# SUPPLIED ENTRIES
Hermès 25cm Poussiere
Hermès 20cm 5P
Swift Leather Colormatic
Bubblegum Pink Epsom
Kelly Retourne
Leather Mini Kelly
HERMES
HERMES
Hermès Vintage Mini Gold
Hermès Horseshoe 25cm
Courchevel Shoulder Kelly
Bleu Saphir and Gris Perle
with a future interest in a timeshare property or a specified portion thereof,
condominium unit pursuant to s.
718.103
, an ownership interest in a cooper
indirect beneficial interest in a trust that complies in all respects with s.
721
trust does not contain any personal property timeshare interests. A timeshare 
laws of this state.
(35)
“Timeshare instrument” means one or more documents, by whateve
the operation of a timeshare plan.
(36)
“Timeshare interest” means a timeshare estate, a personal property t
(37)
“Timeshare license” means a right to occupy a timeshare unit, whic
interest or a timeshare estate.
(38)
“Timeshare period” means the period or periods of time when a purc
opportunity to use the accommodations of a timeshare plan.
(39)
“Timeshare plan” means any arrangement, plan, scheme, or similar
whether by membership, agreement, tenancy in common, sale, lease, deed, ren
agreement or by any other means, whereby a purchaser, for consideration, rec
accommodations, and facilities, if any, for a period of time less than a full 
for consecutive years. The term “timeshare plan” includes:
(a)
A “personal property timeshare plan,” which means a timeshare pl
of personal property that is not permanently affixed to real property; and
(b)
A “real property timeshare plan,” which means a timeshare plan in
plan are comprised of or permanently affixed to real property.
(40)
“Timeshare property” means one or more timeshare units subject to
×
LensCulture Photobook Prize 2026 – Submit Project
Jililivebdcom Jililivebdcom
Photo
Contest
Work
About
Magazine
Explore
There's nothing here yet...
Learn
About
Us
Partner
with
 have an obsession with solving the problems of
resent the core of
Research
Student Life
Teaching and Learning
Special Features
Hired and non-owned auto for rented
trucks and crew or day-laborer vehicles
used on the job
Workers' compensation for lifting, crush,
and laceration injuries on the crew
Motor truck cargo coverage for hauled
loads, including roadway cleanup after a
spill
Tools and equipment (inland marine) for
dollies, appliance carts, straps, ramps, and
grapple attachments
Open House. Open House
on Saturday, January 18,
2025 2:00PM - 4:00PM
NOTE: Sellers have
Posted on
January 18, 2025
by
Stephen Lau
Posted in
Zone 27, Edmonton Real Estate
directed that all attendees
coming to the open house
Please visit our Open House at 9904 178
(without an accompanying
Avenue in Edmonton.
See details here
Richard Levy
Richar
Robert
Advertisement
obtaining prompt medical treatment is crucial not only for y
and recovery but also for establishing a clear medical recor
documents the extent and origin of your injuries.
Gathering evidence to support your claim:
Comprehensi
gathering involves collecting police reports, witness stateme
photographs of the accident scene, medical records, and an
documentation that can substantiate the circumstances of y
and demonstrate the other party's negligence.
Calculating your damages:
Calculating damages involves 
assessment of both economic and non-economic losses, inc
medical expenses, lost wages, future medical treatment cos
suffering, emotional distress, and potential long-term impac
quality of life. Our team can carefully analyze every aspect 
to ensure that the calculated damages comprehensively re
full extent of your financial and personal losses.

# WHAT THE TASK REQUIRES
All that is needed is the exact run of lines above from the line containing "documentation that can" through the line containing "quality of life.", both of them included.

# WRITTEN ANSWER
documentation that can substantiate the circumstances of y
and demonstrate the other party's negligence.
Calculating your damages:
Calculating damages involves 
assessment of both economic and non-economic losses, inc
medical expenses, lost wages, future medical treatment cos
suffering, emotional distress, and potential long-term impac
quality of life. Our team can carefully analyze every aspect 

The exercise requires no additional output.